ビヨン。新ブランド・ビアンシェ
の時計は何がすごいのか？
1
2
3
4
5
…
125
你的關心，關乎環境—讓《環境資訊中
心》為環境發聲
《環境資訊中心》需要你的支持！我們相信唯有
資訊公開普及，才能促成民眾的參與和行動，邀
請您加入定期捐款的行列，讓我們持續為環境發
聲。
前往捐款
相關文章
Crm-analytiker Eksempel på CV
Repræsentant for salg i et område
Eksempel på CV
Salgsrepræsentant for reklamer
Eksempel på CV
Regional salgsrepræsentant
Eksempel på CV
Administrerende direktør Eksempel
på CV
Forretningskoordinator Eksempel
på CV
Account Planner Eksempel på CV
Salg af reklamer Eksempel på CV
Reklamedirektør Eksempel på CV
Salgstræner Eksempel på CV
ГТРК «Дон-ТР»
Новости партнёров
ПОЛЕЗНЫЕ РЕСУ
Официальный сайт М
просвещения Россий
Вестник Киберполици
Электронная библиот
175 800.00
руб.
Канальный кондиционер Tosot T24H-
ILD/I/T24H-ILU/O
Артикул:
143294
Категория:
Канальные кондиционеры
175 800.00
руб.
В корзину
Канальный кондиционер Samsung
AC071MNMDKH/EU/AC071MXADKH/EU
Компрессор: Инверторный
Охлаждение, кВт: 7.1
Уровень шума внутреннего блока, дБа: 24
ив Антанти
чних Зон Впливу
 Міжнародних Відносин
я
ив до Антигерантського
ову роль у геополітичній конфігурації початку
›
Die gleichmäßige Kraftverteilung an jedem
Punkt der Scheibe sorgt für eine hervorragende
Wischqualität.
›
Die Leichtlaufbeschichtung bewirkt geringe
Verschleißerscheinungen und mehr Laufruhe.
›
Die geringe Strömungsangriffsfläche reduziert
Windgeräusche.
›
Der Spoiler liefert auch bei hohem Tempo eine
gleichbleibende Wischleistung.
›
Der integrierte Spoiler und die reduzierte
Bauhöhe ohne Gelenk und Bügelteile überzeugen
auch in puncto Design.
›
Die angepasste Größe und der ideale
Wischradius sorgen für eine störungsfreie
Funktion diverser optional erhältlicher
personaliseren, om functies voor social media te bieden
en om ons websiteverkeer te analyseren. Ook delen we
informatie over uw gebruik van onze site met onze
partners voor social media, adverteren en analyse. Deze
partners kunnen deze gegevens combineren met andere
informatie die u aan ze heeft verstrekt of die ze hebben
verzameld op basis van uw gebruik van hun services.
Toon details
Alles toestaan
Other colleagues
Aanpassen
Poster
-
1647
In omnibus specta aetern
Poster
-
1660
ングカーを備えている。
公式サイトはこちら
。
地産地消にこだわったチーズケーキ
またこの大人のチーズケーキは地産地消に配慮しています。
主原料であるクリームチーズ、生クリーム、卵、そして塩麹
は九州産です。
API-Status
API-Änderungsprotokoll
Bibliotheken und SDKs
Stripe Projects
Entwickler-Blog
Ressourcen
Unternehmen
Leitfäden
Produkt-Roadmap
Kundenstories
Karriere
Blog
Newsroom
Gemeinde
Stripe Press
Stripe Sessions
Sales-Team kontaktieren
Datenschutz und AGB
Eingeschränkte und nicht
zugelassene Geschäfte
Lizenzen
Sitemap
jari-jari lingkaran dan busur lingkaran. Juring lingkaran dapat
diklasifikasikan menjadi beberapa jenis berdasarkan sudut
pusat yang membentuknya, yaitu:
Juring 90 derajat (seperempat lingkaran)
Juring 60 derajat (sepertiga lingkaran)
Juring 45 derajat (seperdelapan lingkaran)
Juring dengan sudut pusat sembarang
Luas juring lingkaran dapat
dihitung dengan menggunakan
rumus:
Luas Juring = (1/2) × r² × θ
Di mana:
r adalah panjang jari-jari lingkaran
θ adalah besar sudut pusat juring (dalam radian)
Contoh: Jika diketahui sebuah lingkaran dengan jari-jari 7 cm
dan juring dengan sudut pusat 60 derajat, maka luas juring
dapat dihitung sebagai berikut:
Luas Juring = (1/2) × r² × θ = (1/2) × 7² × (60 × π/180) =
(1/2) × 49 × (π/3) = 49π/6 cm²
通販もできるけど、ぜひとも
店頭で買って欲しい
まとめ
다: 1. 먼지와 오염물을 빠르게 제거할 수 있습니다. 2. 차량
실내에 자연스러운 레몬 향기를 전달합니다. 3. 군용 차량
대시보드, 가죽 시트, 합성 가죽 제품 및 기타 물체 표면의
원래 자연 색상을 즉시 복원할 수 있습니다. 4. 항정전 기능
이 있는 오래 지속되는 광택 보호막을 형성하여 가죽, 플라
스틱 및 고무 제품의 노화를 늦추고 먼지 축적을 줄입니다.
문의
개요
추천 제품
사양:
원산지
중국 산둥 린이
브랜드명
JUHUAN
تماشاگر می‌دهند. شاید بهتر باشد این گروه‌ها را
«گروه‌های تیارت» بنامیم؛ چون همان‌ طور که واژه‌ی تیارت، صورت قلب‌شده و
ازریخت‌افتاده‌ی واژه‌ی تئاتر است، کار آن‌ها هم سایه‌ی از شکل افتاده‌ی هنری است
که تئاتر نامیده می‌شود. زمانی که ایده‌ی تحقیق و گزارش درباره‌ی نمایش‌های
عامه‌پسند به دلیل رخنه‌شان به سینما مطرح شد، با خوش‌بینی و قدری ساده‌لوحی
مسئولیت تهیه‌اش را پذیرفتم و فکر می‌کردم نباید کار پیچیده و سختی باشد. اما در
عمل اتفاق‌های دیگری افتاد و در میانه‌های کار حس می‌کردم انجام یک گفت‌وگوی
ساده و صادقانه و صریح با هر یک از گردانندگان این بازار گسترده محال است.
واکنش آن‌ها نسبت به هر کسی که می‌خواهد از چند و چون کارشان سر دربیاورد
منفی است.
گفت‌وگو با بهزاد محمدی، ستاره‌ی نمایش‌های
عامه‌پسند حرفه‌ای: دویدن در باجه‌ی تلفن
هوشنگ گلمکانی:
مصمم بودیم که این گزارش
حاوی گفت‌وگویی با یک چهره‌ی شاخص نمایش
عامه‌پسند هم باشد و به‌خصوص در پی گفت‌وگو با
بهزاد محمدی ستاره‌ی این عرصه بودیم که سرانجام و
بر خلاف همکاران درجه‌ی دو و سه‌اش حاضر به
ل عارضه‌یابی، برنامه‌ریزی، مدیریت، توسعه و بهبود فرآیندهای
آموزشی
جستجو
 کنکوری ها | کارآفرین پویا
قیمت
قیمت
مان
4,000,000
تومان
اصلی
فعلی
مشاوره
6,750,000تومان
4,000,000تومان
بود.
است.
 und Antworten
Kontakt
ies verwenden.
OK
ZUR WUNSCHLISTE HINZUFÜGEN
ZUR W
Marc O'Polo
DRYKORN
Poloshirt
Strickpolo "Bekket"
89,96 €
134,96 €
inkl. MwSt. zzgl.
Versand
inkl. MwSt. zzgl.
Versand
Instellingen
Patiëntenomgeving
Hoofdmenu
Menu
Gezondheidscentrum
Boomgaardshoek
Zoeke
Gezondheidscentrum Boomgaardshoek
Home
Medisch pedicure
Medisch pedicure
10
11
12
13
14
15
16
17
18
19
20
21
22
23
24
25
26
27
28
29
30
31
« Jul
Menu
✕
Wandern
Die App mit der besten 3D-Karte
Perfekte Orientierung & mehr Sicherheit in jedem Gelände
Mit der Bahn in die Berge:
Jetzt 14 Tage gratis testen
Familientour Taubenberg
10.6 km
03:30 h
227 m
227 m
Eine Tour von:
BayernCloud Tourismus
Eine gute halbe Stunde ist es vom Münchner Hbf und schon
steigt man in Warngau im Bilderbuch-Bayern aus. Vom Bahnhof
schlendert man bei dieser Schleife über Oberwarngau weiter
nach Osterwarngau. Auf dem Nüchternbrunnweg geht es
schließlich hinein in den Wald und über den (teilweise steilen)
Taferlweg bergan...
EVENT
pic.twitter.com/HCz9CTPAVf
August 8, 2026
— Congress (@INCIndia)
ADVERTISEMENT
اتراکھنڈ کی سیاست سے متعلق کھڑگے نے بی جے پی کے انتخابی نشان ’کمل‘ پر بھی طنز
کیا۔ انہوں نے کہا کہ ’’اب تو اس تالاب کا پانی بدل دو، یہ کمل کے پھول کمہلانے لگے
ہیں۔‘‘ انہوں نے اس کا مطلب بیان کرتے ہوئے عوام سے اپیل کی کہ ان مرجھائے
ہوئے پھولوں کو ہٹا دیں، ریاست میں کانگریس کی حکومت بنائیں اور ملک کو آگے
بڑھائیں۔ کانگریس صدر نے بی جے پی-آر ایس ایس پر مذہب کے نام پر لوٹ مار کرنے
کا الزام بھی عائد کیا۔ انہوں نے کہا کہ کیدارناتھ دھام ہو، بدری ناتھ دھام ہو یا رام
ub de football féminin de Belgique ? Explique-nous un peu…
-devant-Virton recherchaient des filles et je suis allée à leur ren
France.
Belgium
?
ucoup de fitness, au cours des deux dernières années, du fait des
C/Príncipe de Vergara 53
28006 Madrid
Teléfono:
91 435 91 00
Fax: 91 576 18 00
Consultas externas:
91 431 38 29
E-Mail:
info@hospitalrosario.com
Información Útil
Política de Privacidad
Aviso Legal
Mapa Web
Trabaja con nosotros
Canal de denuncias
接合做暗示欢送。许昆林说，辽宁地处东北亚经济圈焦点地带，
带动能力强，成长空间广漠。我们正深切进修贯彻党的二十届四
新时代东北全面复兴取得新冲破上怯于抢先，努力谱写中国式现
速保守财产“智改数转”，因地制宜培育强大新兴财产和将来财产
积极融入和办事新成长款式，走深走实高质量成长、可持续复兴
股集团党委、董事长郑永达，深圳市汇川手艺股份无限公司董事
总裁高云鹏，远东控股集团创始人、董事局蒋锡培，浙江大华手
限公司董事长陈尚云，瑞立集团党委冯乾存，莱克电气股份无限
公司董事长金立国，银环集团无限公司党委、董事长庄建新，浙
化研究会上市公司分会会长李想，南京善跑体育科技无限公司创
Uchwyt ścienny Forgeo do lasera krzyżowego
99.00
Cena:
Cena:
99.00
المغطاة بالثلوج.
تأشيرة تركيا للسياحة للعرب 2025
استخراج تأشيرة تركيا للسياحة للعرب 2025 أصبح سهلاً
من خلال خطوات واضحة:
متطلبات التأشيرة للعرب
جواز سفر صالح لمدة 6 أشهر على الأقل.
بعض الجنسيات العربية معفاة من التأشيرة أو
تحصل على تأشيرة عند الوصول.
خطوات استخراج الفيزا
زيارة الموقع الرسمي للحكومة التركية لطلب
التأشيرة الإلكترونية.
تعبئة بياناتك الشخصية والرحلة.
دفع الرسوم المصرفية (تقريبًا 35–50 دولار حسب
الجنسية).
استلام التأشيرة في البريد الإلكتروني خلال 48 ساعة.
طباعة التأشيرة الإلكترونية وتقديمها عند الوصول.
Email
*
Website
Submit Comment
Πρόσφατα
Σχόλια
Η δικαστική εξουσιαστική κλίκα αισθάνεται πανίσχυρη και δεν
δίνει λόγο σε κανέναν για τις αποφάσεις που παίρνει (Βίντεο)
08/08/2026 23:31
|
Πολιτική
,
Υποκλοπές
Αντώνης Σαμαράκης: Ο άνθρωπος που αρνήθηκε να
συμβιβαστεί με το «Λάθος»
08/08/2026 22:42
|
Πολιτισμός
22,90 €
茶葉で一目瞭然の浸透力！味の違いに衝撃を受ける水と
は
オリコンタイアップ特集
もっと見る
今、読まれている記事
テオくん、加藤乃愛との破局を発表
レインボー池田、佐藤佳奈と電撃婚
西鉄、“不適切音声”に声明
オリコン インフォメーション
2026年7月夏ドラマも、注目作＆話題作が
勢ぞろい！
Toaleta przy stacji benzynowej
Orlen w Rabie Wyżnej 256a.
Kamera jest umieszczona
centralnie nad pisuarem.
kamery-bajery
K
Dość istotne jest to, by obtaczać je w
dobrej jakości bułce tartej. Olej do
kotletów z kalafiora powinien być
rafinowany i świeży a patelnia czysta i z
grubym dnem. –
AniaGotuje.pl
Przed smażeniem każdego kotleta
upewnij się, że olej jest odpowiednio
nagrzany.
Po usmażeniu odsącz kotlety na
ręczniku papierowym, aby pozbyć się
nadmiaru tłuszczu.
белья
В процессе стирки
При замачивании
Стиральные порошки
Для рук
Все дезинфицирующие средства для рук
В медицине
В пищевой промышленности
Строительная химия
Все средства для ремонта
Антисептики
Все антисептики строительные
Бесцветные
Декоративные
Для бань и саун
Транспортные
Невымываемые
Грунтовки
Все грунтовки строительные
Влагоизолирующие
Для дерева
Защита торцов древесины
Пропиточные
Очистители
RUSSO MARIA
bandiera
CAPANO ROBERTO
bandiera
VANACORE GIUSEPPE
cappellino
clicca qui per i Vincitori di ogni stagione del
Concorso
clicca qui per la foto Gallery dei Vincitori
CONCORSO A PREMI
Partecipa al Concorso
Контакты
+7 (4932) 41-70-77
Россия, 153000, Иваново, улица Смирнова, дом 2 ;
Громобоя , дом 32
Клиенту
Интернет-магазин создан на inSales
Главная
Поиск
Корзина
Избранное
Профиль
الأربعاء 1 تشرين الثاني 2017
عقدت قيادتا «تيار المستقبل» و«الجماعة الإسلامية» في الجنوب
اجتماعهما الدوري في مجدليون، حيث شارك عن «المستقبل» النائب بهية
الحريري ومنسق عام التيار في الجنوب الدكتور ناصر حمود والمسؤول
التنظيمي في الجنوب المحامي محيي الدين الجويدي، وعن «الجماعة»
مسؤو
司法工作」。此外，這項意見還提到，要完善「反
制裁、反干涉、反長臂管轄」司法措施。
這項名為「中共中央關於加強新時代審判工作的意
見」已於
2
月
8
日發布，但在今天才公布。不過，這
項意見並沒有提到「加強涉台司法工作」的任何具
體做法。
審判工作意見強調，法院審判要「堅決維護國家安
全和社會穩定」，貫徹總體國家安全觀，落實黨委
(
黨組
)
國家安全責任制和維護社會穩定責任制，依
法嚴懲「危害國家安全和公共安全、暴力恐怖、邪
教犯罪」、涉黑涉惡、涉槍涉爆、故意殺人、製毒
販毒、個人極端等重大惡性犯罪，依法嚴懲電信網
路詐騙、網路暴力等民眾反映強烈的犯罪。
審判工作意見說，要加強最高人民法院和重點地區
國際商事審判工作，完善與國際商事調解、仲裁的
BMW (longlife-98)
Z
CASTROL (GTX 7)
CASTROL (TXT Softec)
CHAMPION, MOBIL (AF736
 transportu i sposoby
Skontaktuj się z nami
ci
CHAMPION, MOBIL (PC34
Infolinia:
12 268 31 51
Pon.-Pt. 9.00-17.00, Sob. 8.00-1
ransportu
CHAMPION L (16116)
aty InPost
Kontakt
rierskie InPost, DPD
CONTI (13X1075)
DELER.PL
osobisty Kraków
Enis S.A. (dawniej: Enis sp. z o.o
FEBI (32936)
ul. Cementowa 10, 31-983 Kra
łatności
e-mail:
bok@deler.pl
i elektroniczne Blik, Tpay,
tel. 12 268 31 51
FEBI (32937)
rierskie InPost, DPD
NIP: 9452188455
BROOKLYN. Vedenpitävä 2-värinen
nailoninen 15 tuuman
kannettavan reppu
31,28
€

----------------------------------------

> TASK DIRECTIONS
State how many lines of the listing include "social", and write nothing else.

> COMPLETED EXERCISE
2